What you see here is avocado, shiitake, cucumber and carrot maki, glazed seitan nigiri, blanched sugar snap pea nigiri and sauteed tofu nigiri. The variety of colors and flavors in this sampler were a feast for the eyes AND the taste buds!
To make this sampler you’ll need: nori sheets, all the sushi ingredients, agave, hoisin sauce, teriyaki sauce, sushi rice, rice wine vinegar, sugar, mirin and then soy sauce for dipping (I combine equal parts soy sauce and mirin to soften the saltiness of the soy sauce), and of course wasabi and ginger.
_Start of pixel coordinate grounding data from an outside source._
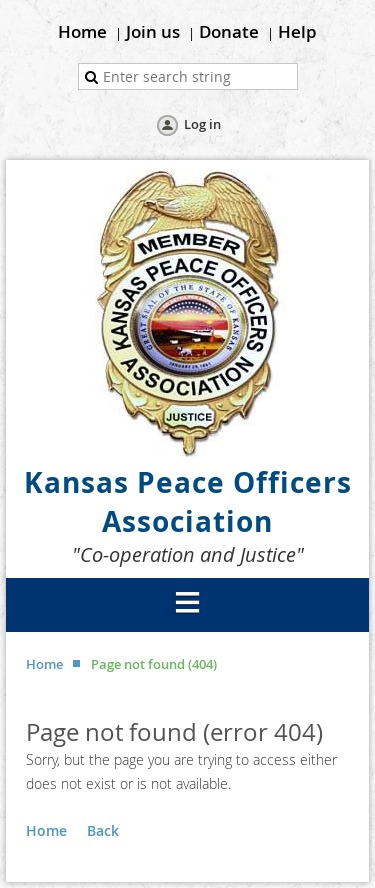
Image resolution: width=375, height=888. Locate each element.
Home (82, 31)
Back (103, 830)
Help (297, 31)
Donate (229, 31)
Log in (202, 124)
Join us (153, 31)
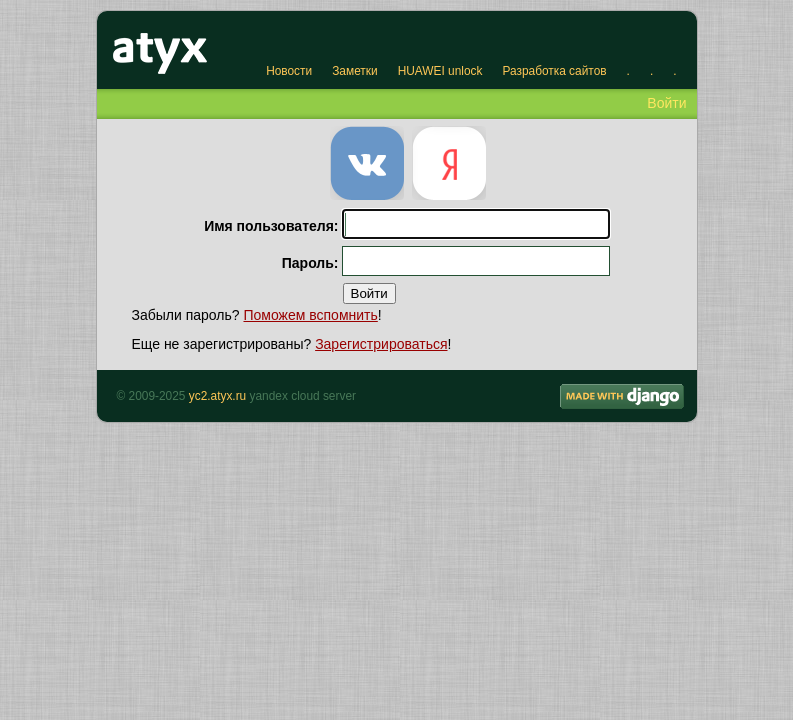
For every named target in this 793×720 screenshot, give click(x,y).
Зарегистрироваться (381, 344)
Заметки (354, 71)
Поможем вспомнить (310, 315)
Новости (289, 71)
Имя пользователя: (271, 226)
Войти (666, 103)
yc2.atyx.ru (218, 396)
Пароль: (310, 263)
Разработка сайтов (554, 71)
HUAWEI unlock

Cook the sushi rice and then while still warm, mix in 2 tbsp rice wine vinegar and 1 tbsp sugar per cup of uncooked rice. Add more to taste if you’d like. The avocado, cucumber and carrot all remain raw and just need to be cut into slices for rolling. To make the shiitake, in a small saucepan over medium heat, combine a tbsp of mirin, a tbsp of soy sauce, a tbsp of sugar and a cup of water. Bring to a boil and then add in sliced shiitakes and cook until the liquid is completed reduced. Remove from heat and set aside to cool.
For the maki rolls, spread the rice in an even, thin layer on a sheet of nori. This is a messy process but fun, too. Then place whatever ingredient(s) you want, lengthwise towards the bottom of the nori sheet (the part closest to you). Then holding the roll firmly with all your fingers, start rolling it up. Some people use a bamboo mat for this but I never have. I just place the whole thing on a cutting board and roll with my hands. If you need to, add a little more rice or water to the top of the nori sheet to seal the roll once it’s been rolled up all the way. Set aside. As the rice moistens the nori, the whole roll will soften. If you want to make these ahead of time, wrap each roll tightly with plastic wrap and leave out on the counter. Do not refrigerate! When it’s time to eat, unwrap it and slice into pieces using a sharp, serrated knife.
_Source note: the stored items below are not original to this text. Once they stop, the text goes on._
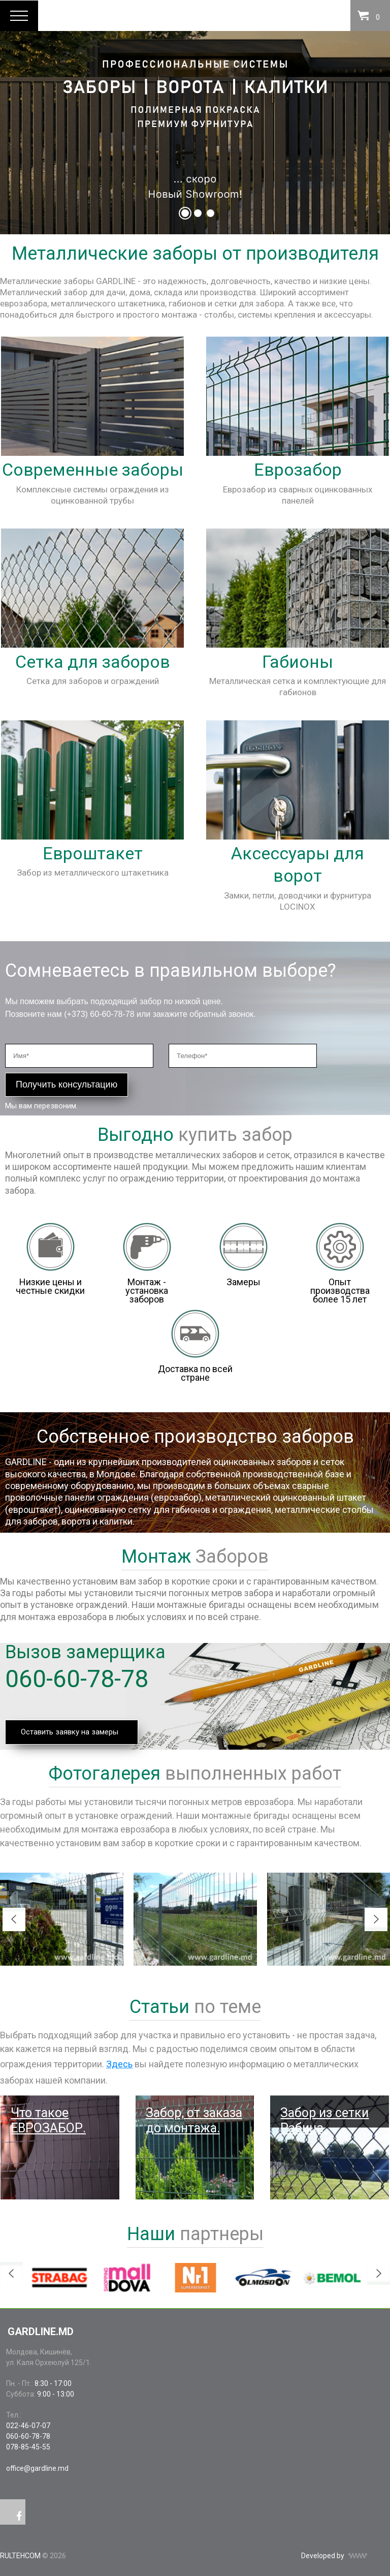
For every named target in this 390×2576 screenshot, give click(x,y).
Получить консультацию (66, 1084)
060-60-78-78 (76, 1678)
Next (376, 1919)
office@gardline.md (37, 2468)
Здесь (119, 2064)
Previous (14, 1919)
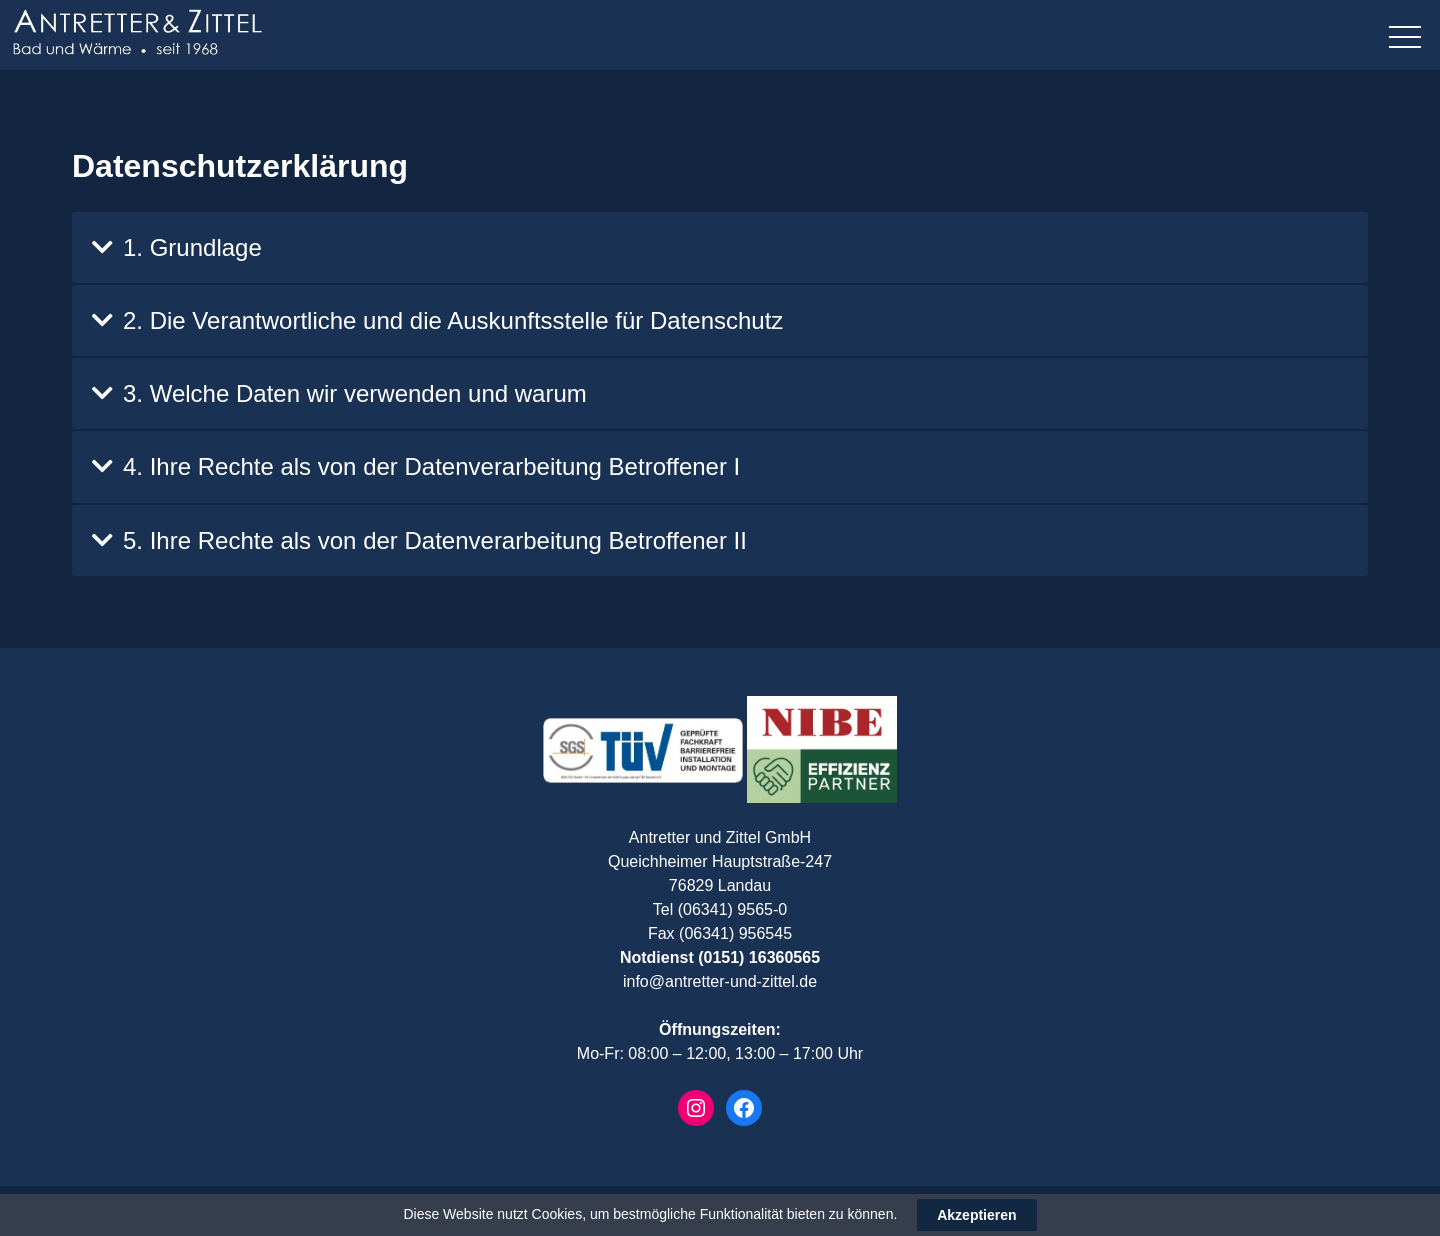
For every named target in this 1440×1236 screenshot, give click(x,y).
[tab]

For the nigiri, I pan-fried strips of seitan in agave and hoisin sauce until they were caramelized and browning on the edges. For the sugar snap peas, clean and “unzip” them and then blanch and set aside. For the tofu, cut little slabs of medium-firm tofu and saute with just a few splashes of teriyaki sauce until browned on edges. When you’re ready to assemble the nigiri, cut one of the nori sheets into small strips for the nori “belts.” Then wet your hands and take a small amount of the seasoned rice and squeeze it together with your hands firmly, shaping it into a little pillow of rice. It’s important for your hands to be wet so the rice doesn’t stick to you. Then place one of the nigiri ingredients on top of the rice pillow and carefully wrap a belt around, sealing the ends underneath. The ends should not overlap or else they’ll be harder to get to stick to each other.